Across May, CAISO's day-ahead GHG component averaged about $2.28/MWh but that figure is concentrated almost entirely in the overnight and shoulder hours. During the midday solar window, the GHG component sat at essentially zero: across the late-morning-to-afternoon block it averaged $0.14/MWh, and 96% of those midday hours cleared at exactly $0. The logic is straightforward. When California is awash in its own midday solar and net-exporting, there is no premium to serve regulated load from outside, so the component falls away. It reappears overnight and around sunrise, when the regulated area leans on imports and the cost of carbon compliance re-enters the price.
A useful reminder buried in this mechanism: the carbon-regulated area is not synonymous with CAISO. Valley Electric Association, a Nevada entity inside CAISO, is not subject to California's greenhouse-gas regulation and its May day-ahead price averaged about $10.70/MWh against $19.22/MWh at PG&E's hub, a gap consistent with sitting outside the carbon obligation. As demand and import reliance both climb this summer, the hours when that GHG component is not zero will be the ones to watch.
New products, and a launch without a scare
EDAM did not arrive alone. Day-Ahead Market Enhancements went live the same day, introducing Imbalance Reserve and Reliability Capacity as distinct day-ahead products on top of energy and ancillary services. Imbalance Reserve is procured in the integrated forward market to bridge day-ahead-to-real-time uncertainty; Reliability Capacity is committed afterward, in residual unit commitment, to backstop physical supply. Both come in upward and downward variants, and notably both are priced closer to locational energy than to traditional system-wide reserves.
What did not happen in May may matter as much as what did. Across the entire month, cleared supply shortfalls were nearly nonexistent. A handful of hours showed any shortfall in the new reserve and reliability products, and no area saw a sustained physical supply problem. For a market launch layering two new product types onto a brand-new day-ahead market, a quiet first month is exactly the outcome operators would have hoped for.
That said, PACW offered a preview of where the rough edges will be. As the smaller area with barely 2.8 GW at peak and a limited internal generation stack, its day-ahead clears were the spikiest on several early May days, with intraday price swings far larger than PACW's hydro-heavy fundamentals would suggest. When a bid stack is thin and a market is still finding its footing, it does not take much to produce a volatile clear. That fragility will ease as more participants join and liquidity deepens, but it is a useful marker of where a small balancing area is most exposed in its first weeks inside a larger market.
The next mile
PacifiCorp will not be alone for long. Portland General Electric is scheduled to join later this year, with a gas-and-hydro stack that should deepen Pacific Northwest liquidity, and 2027 brings a wider expansion. Balancing authorities inside California as well as the Public Service Co. of New Mexico in the Desert Southwest will be joining EDAM. Each new entrant changes the flows, the bid stack and the GHG calculus.

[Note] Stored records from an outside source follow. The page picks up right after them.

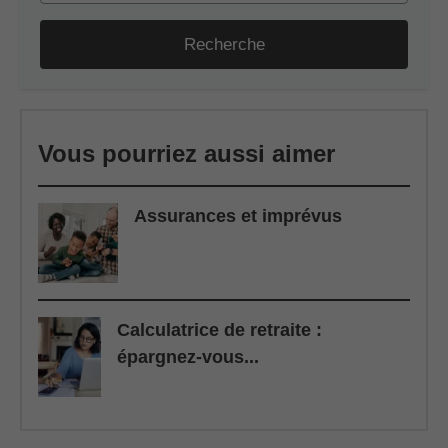
Recherche
Vous pourriez aussi aimer
Assurances et imprévus
Calculatrice de retraite :
épargnez-vous...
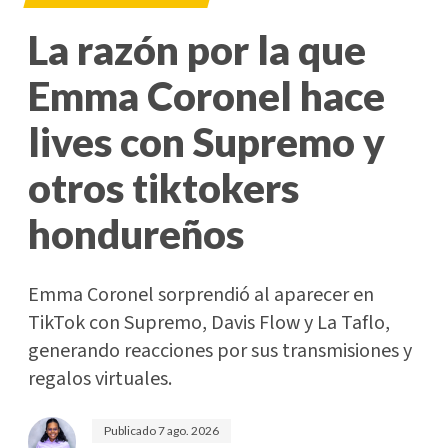
La razón por la que
Emma Coronel hace
lives con Supremo y
otros tiktokers
hondureños
Emma Coronel sorprendió al aparecer en
TikTok con Supremo, Davis Flow y La Taflo,
generando reacciones por sus transmisiones y
regalos virtuales.
Publicado
7 ago. 2026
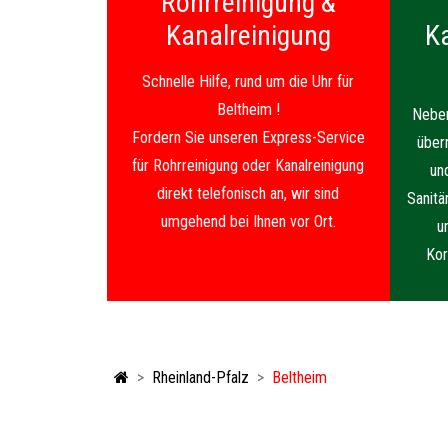
Rohrreinigung &
Kanalreinigung
K
Schnelle Hilfe, rund um die Uhr für
Beltheim !
Neben
Fordern Sie unseren Express-Service
über
für Rohrreinigung oder Kanalreinigung
un
direkt telefonisch an, wir sind
Sanitä
umgehend bei Ihnen vor Ort.
u
Kor
Rheinland-Pfalz
Beltheim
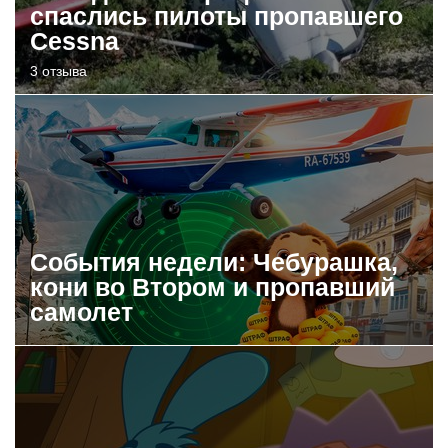
спаслись пилоты пропавшего
Cessna
3 отзыва
События недели: Чебурашка,
кони во Втором и пропавший
самолет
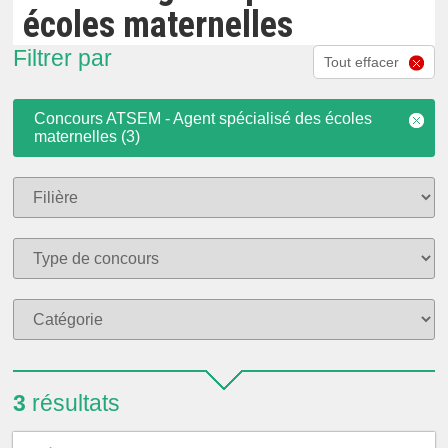
écoles maternelles
Filtrer par
Tout effacer
Concours ATSEM - Agent spécialisé des écoles
maternelles (3)
3
résultats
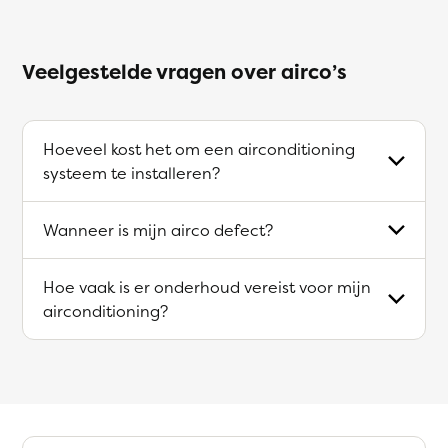
Veelgestelde vragen over airco’s
Hoeveel kost het om een airconditioning
systeem te installeren?
Wanneer is mijn airco defect?
Hoe vaak is er onderhoud vereist voor mijn
airconditioning?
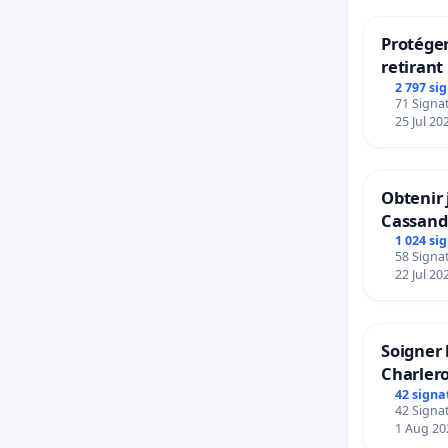
Protéger
retirant 
rayons
2 797 si
71 Signat
25 Jul 20
Obtenir 
Cassand
1 024 si
58 Signat
22 Jul 20
Soigner 
Charlero
42 signa
42 Signat
1 Aug 20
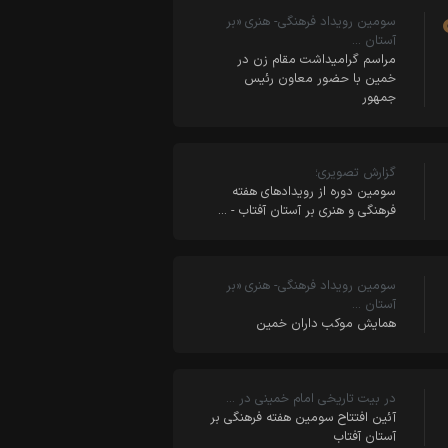
سومین رویداد فرهنگی- هنری «بر
آستان …
مراسم گرامیداشت مقام زن در
خمین با حضور معاون رئیس
جمهور
گزارش تصویری؛
سومین دوره از رویدادهای هفته
فرهنگی و هنری بر آستان آفتاب - …
سومین رویداد فرهنگی- هنری «بر
آستان …
همایش موکب داران خمین ‎
در بیت تاریخی امام خمینی در …
آئین افتتاح سومین هفته فرهنگی بر
آستان آفتاب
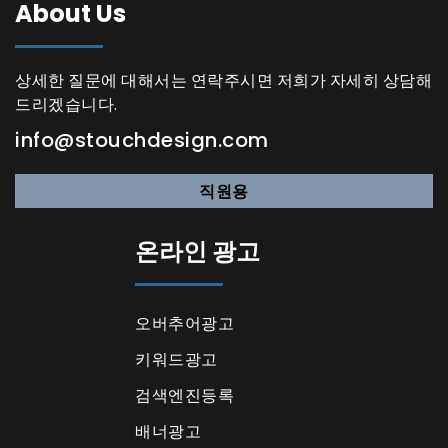
About Us
상세한 질문에 대해서는 연락주시면 저희가 자세히 상담해
드리겠습니다.
info@stouchdesign.com
직원용
온라인 광고
오버추어광고
키워드광고
검색엔진등록
배너광고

The first month does not answer the larger questions surrounding EDAM's long-term evolution, including congestion allocation, GHG treatment and competition with other regional market designs. But it does provide an early glimpse of what the market is likely to reveal: not a single western price signal, but the differences that already exist between western power systems.
If May established anything, it is that EDAM's first contribution may be transparency. By placing diverse balancing authorities inside a common day-ahead framework, the market is beginning to expose where resource mixes, operating constraints and carbon policies create fundamentally different economic outcomes. As more participants join over the next two years, those differences may become the most important story of all.